Yann LeCun raises $1B to build AI that understands the physical world

wired.com

459 points by helloplanets a day ago


https://web.archive.org/web/20260310153721/https://www.wired...

https://www.ft.com/content/e5245ec3-1a58-4eff-ab58-480b6259a... (https://archive.md/5eZWq)

A_D_E_P_T - a day ago

Justifiable.

There are a lot more degrees of freedom in world models.

LLMs are fundamentally capped because they only learn from static text -- human communications about the world -- rather than from the world itself, which is why they can remix existing ideas but find it all but impossible to produce genuinely novel discoveries or inventions. A well-funded and well-run startup building physical world models (grounded in spatiotemporal understanding, not just language patterns) would be attacking what I see as the actual bottleneck to AGI. Even if they succeed only partially, they may unlock the kind of generalization and creative spark that current LLMs structurally can't reach.

chriskanan - 13 hours ago

I had lunch with Yann last August, about a week after Alex Wang became his "boss." I asked him how he felt about that, and at the time he told me he would give it a month or two and see how it goes, and then figure out if he should stay or find employment elsewhere. I told him he ought to just create his own company if he decides to leave Meta to chase his own dream, rather than work on the dream's of others.

That said, while I 100% agree with him that LLM's won't lead to human-like intelligence (I think AGI is now an overloaded term, but Yann uses it in its original definition), I'm not fully on board with his world model strategy as the path forward.

Oras - a day ago

> But this is not an applied AI company.

There is absolutely no doubt about Yann's impact on AI/ML, but he had access to many more resources in Meta, and we didn't see anything.

It could be a management issue, though, and I sincerely wish we will see more competition, but from what I quoted above, it does not seem like it.

Understanding world through videos (mentioned in the article), is just what video models have already done, and they are getting pretty good (see Seedance, Kling, Sora .. etc). So I'm not quite sure how what he proposed would work.

az226 - 20 hours ago

Yann LeCun seeks $5B+ valuation for world model startup AMI (Amilabs).

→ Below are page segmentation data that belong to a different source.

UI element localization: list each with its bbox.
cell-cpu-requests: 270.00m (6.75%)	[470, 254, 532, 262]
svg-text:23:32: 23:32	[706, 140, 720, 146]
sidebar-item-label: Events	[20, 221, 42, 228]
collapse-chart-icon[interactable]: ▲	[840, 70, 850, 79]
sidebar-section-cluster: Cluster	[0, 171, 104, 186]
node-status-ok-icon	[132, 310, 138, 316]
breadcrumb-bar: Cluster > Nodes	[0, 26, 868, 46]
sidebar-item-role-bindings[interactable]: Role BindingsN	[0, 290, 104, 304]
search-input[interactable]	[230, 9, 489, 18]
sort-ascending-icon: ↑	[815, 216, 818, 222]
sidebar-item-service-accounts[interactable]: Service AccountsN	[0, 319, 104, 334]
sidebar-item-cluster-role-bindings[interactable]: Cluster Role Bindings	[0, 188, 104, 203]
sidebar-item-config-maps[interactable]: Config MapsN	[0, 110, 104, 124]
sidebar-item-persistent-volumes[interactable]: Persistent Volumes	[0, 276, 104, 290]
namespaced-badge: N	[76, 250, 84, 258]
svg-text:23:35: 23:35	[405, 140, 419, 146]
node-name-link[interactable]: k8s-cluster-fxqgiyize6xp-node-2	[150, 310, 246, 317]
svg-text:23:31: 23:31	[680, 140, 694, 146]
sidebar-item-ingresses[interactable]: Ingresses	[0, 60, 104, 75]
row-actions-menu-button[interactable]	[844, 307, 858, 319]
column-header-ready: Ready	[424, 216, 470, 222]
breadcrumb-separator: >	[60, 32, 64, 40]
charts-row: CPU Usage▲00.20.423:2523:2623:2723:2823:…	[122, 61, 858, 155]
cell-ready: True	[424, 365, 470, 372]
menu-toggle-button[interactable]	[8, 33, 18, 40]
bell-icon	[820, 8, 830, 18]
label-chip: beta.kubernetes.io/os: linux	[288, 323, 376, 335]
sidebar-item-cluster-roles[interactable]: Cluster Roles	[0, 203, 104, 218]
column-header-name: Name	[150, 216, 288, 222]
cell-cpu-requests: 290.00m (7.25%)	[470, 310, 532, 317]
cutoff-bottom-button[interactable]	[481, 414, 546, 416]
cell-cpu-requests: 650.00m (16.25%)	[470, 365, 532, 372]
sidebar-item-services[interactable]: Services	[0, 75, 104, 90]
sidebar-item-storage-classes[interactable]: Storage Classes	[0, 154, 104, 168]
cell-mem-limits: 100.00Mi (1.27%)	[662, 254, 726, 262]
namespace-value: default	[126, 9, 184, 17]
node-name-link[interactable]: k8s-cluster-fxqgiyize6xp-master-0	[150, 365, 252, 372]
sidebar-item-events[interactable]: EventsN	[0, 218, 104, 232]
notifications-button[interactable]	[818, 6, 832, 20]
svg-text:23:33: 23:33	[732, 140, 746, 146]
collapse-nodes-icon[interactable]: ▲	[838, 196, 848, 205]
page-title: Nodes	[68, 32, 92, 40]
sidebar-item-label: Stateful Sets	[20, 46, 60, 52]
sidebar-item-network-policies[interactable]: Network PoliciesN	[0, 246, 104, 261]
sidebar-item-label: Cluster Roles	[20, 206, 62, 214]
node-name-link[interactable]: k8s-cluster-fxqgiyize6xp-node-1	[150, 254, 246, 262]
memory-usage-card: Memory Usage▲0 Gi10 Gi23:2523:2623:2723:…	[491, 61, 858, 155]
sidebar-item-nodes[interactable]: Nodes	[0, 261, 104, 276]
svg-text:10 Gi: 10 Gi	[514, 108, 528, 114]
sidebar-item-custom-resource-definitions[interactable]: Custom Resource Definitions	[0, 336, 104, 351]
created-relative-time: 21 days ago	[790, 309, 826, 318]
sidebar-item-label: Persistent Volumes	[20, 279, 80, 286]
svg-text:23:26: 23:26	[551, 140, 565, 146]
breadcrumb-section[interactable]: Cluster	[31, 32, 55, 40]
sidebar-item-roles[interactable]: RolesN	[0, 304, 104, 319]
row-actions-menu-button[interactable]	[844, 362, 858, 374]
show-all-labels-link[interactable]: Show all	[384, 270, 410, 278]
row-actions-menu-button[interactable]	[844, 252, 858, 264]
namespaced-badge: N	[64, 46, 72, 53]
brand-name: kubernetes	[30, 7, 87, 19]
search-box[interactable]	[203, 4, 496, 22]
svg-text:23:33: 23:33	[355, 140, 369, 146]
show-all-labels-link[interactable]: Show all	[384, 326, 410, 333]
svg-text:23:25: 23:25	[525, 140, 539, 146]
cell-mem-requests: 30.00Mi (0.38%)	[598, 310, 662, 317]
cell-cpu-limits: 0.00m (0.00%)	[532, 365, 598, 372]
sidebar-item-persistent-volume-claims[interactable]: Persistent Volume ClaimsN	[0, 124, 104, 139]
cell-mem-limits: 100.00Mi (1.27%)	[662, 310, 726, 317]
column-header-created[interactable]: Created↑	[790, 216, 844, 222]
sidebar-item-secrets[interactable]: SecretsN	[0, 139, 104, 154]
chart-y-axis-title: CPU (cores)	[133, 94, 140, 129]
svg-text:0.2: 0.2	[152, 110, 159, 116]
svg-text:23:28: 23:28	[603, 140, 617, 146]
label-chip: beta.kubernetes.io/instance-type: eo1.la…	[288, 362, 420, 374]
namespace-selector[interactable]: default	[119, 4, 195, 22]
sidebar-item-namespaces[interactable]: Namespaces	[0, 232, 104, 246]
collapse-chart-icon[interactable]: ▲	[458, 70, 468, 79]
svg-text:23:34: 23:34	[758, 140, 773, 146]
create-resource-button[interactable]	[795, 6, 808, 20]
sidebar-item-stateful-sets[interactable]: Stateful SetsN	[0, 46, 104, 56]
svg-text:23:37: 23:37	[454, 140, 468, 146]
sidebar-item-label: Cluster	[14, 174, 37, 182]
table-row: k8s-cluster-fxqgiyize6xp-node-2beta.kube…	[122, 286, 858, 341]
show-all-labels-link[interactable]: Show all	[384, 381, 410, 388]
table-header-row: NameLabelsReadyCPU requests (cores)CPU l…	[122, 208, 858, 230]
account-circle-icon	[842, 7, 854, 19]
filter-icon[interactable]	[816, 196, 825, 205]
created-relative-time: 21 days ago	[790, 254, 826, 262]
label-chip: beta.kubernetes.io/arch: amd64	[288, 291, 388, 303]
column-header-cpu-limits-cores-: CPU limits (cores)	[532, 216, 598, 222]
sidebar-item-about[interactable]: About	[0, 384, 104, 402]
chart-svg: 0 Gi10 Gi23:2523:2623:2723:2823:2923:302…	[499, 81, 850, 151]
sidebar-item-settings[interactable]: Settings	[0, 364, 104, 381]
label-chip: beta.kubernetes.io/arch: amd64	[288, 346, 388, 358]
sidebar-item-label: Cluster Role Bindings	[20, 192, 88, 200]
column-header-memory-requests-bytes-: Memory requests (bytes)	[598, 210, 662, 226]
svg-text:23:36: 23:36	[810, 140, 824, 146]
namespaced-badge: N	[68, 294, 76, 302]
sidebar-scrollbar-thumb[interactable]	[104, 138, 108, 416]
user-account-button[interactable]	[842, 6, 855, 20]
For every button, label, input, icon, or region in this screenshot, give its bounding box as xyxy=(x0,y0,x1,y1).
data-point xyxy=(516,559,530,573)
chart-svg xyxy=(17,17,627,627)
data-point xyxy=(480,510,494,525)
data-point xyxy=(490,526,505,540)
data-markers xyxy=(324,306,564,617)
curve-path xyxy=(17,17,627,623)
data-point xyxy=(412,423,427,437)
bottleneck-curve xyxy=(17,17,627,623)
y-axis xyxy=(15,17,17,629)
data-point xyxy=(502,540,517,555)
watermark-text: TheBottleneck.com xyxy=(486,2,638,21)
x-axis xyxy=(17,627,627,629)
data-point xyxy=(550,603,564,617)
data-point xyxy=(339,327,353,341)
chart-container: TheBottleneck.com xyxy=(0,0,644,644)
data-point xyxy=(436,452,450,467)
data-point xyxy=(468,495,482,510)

He has hired LeBrun to the helm as CEO.

AMI has also hired LeFunde as CFO and LeTune as head of post-training.

They’re also considering hiring LeMune as Head of Growth and LePrune to lead inference efficiency.

https://techcrunch.com/2025/12/19/yann-lecun-confirms-his-ne...

mihaitoth - 19 hours ago

This couldn't have happened sooner, for 2 reasons.

1) the world has become a bit too focused on LLMs (although I agree that the benefits & new horizons that LLMs bring are real). We need research on other types of models to continue.

2) I almost wrote "Europe needs some aces". Although I'm European, my attitude is not at all that one of competition. This is not a card game. What Europe DOES need is an ATTRACTIVE WORKPLACE, so that talent that is useful for AI can also find a place to work here, not only overseas!

sbinnee - 9 hours ago

So it is a startup? I expected it in fact from his reply to my concern. In my opinions, to explore the unknown, I think an institute like Mila, led by Yoshua Bengio, would have been more fitting. But Yann LeCun's career and his reply to my rant[1] speak for himself. I wonder how he is going to make money. Aside all my concerns, I wish him the best.

> You're absolutely right. Only large and profitable companies can afford to do actual research. All the historically impactful industry labs (AT&T Bell Labs, IBM Research, Xerox PARC, MSR, etc) were with companies that didn't have to worry about their survival. They stopped funding ambitious research when they started losing their dominant market position.

[1] https://x.com/ylecun/status/1951854741534953687

ZeroCool2u - a day ago

Regardless of your opinion of Yann or his views on auto regressive models being "sufficient" for what most would describe as AGI or ASI, this is probably a good thing for Europe. We need more well capitalized labs that aren't US or China centric and while I do like Mistral, they just haven't been keeping up on the frontier of model performance and seem like they've sort of pivoted into being integration specialists and consultants for EU corporations. That's fine and they've got to make money, but fully ceding the research front is not a good way to keep the EU competitive.